Tests C and D were the location-lock stress test: "all 8 in the SAME single location (a small home kitchen)". The model rendered a small home kitchen in every panel — but not the SAME kitchen. Cabinet color, wall color, window placement, floor pattern, layout, and props all vary panel-to-panel. Beat 1's wooden-table-by-window doesn't match beat 4's white-cabinet kitchen with green door; beat 8 closes in on yet another room.

Why it fails. The thinking step decomposes the prompt into 8 separate image_generation calls, but each call appears to be issued with only its beat's text — no shared "location sheet" passed between calls. There's no equivalent of Pikumo's CONTINUITY ANCHOR reference image being threaded through the set. Identity holds because each call sees the attached identity photo(s); location doesn't hold because no location image is attached.

The likely fix is to render beat 1 first, then attach that rendered image as a location reference for beats 2–8. This is a multi-turn /v1/responses pattern (or two-stage orchestration) rather than the single-call thinking-mode capability. A separate follow-up experiment.

3. Diverse-scenes mode is the natural fit for the API as it stands today

Tests A and B (diverse locations) play to the model's strength: each beat names its own setting, identity locks via the attached photo, and the per-beat scene description carries the world. The result is the cleanest of the four: a believable day-in-the-life arc with faithful identity across the set. For Pikumo's "moments of a day / trip / event" story format, this is the production-ready path.

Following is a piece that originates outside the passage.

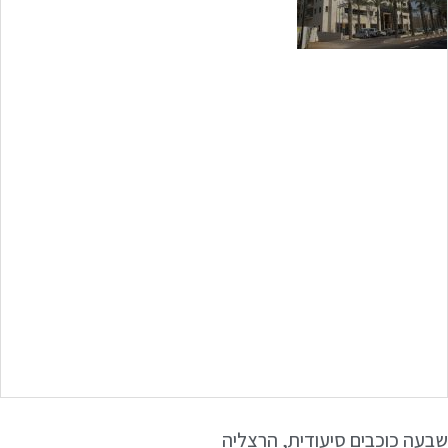
שבעה כוכבים סיעודית, הרצליה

4. Cost lever confirmed at scale

4 tests × 8 images each = 32 image generations + 4 reasoning passes for an estimated ~$0.30 total. The previous single gpt-5.4 high-quality 8-panel run cost $1.78 by itself. This matrix run cost less than that single high-quality call AND produced 4× the output. The gpt-5.4-mini + quality:low + size:1024x1024 recipe is the right default — quality-sensitive surfaces can selectively escalate.

Bottom line

Updated recommendation (Test E result, 2026-05-26)

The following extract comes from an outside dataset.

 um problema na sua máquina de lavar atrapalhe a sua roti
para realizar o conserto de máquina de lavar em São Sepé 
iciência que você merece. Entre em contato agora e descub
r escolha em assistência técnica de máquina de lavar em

For Pikumo's existing storytelling pipeline — which already extracts a sceneBible with palette + setting + time period during Pass B — the integration looks like:

  1. Pre-render a LOCATION BIBLE text block from the sceneBible at thinking-mode call time. Named colors, named props, named layout. ~400 words is enough; the model rewards specificity.
  2. Add a PRESERVE LIST that enumerates the 10-15 invariants every panel must hold.
  3. In every per-beat description, re-anchor with "the SAME [bible-element]" verbatim language for at least 2-3 named elements.
  4. Use gpt-5.4-mini + quality: low + size: 1024x1024. max_tool_calls: N matched to the story's panel count. reasoning.effort: high.

For 4-panel stories (Pikumo's current shape), this reduces to a ~$0.04 per-story image budget (4 × $0.006 + ~$0.025 text) with both identity AND location coherence across the set — a step change over today's per-panel-isolated pipeline.

Generated 2026-05-26. All 4 tests cost < $0.40 total. Source headshots from eval/pipeline/cast/.